Then, we had a little emergency. The videotape photographer Dane Firkus was using broke. Somehow the camera snapped the tape. We thought we had lost all of the material on that tape. It included about a half dozen interviews with soldiers. Luckily, Dane knew how to splice the tape back together with a knife and some tape. We only lost a few seconds of video instead of an hour! We were so relieved.
Next, we drove over to a simulator area where soldiers were learning how to drive an MRAP. If you've ever been to an arcade and seen one of those flight or driving simulator games that rock back and forth, you should be able to get a good idea what the simulator looked like. Of course, you can also take a look at Jim Slosiarek's photos, too! Soldiers told me they had a lot of fun using the simulator and even felt like they were playing a videogame. However, they also knew this was not a game.
This exercise was teaching them how to react when a tire blows, a bomb explodes or the road gets slick. These lessons could save their lives. At another area of Camp Shelby, soldiers participated in a different MRAP simulator. This one included an actual "cab" portion of an MRAP and spun around 360 degrees with soldiers inside. MRAPS can tip over, so this training allowed troops to understand what a roll-over feels like and get a better idea of how to react. During the final stage of training, soldiers drove the MRAPS around Camp Shelby. When you see these vehicles, they really are intimidating. Each one can cost as much as one-million dollars. It's a hefty price-tag, but the military says they are virtually indestructible and have prevented countless soldiers from getting killed.

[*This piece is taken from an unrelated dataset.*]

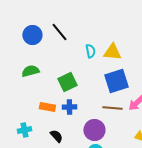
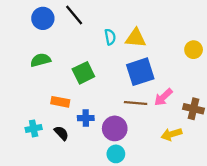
blue cross: (69, 107) -> (86, 118), moved
black semicircle: (56, 136) -> (61, 133), moved

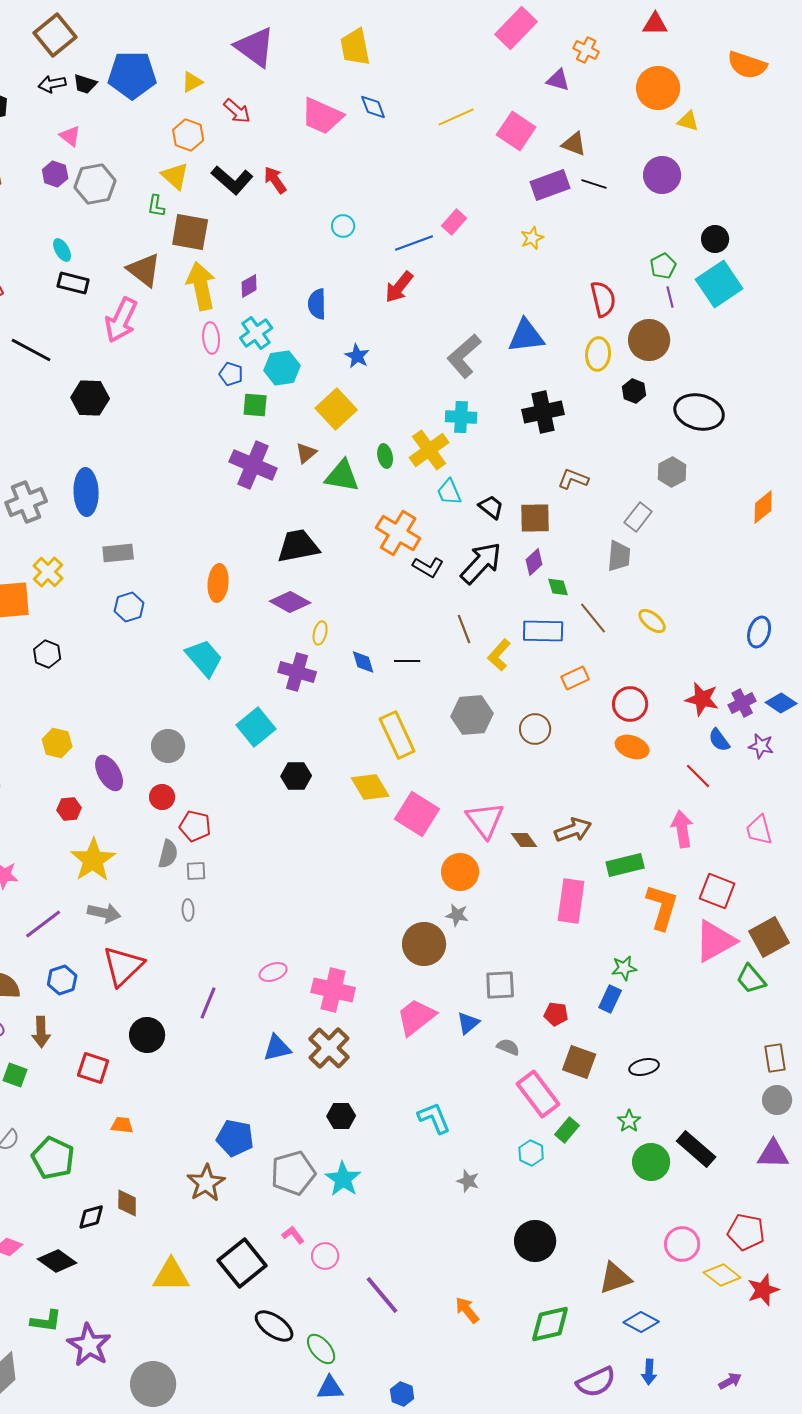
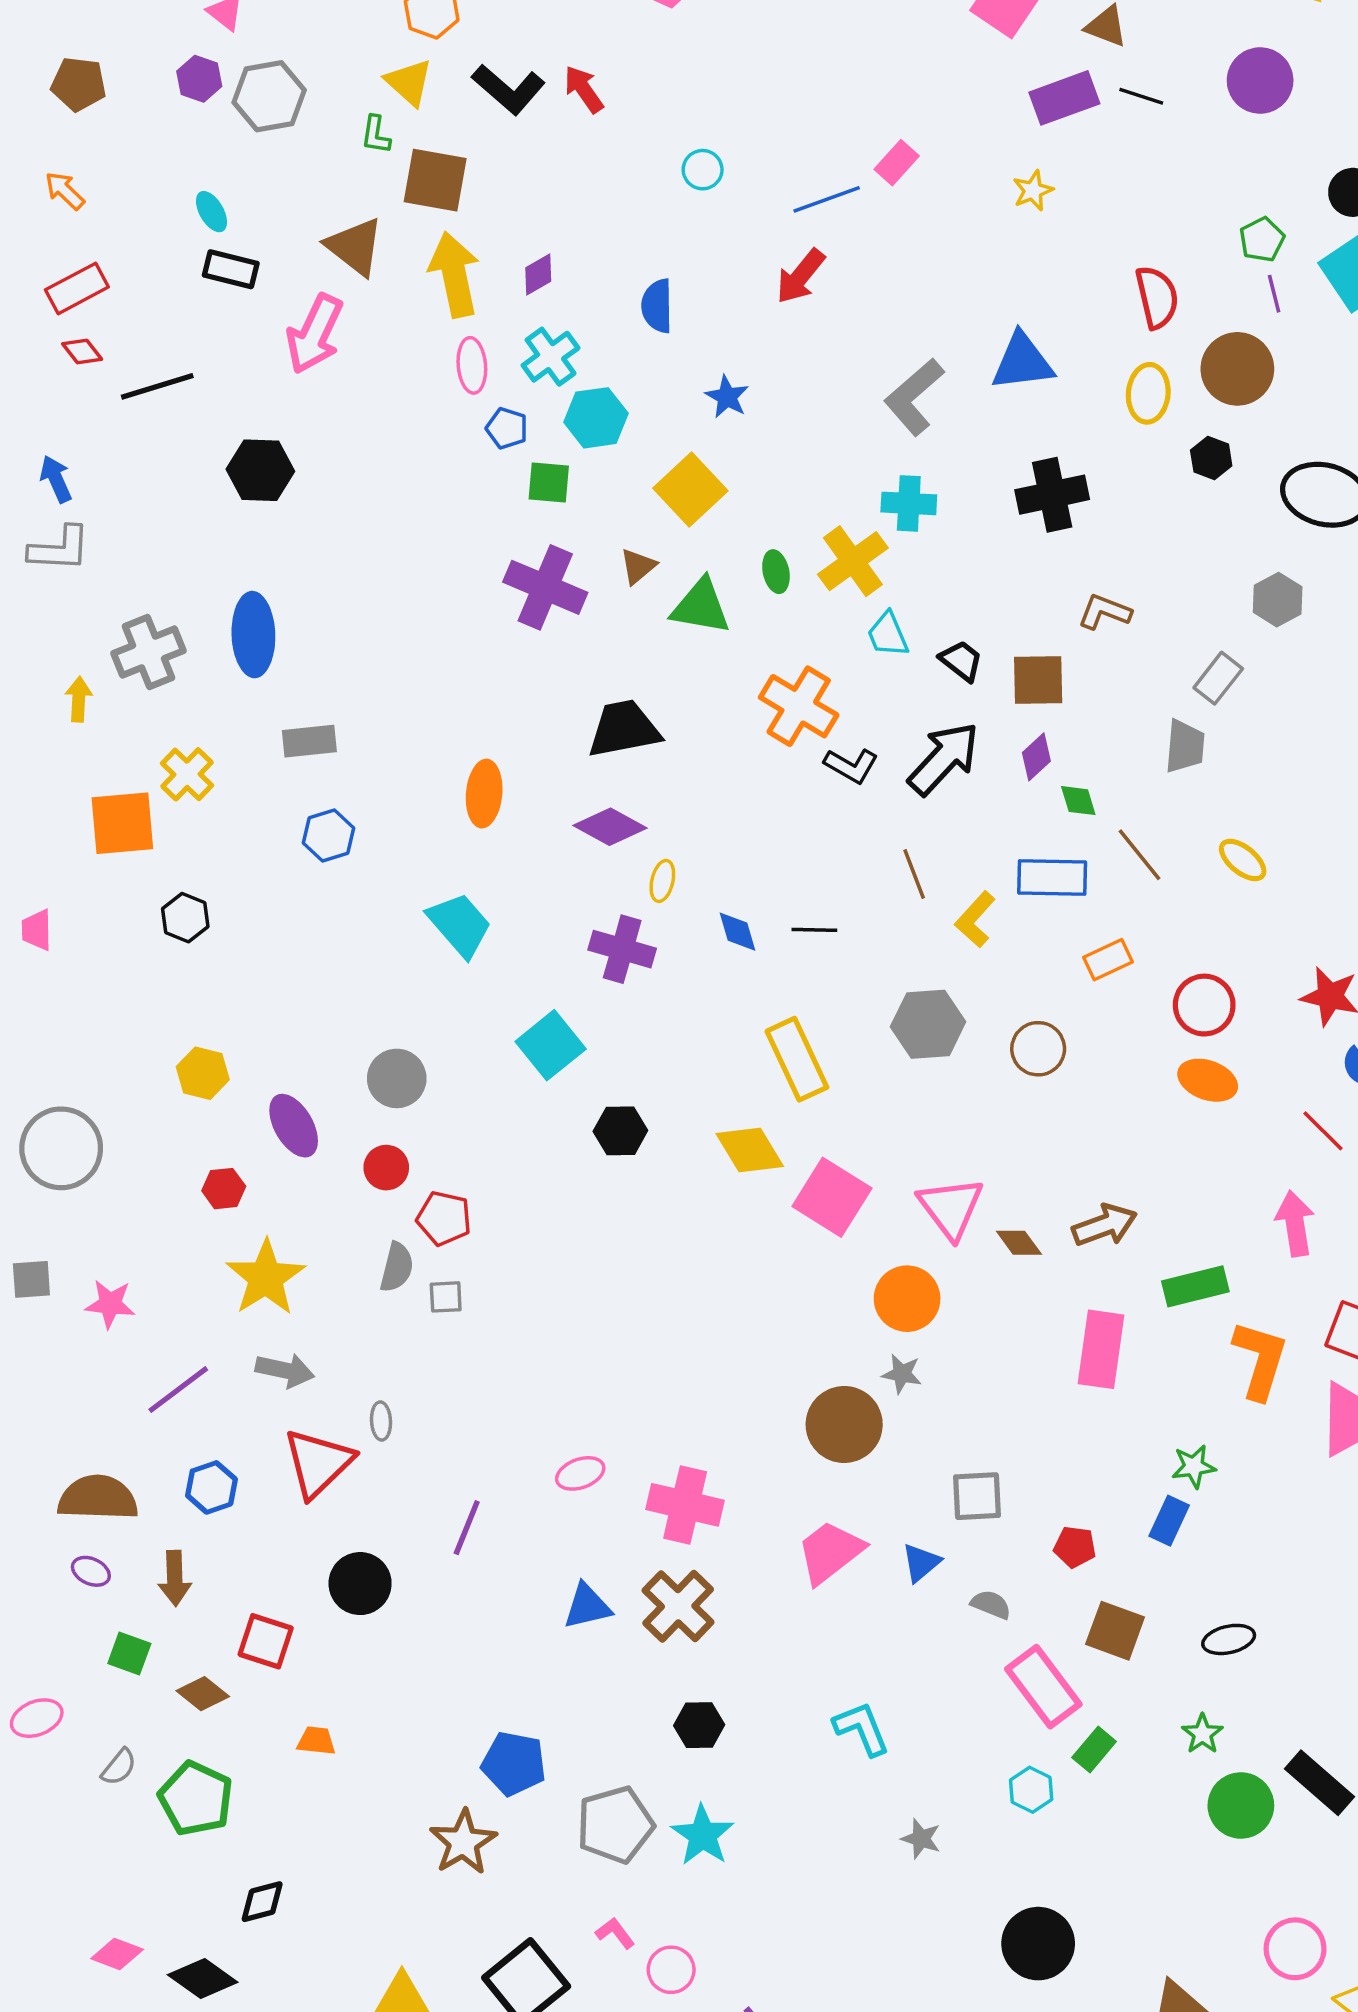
black line: (31, 350) -> (157, 386), turned -45
gray ellipse: (188, 910) -> (381, 1421), moved
brown diamond: (127, 1203) -> (203, 1694), moved, turned -52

We spent the next part of the day visiting a live-fire shoot house. During this training exercise, soldiers learn how to enter a building or house, secure it and kill any enemies that get in their way. While we were there, troops fired blanks. Tomorrow, that particular group of soldiers will use live rounds. It was intense. I can't imagine what it must feel like to be in a real-life situation like this.
We ended our day by moving out to another section of Camp Shelby. It's basically an area for soldiers who are participating in certain types of training. There are a lot of soldiers from the Iowa City area here. I'll tell you more about the place tomorrow. So far, this has been a great experience. We've gotten the chance to speak with some incredible people and have even run into a lot of soldiers we spoke with at Camp Ripley, Minnesota. It's been fun to catch-up with them here in Mississippi.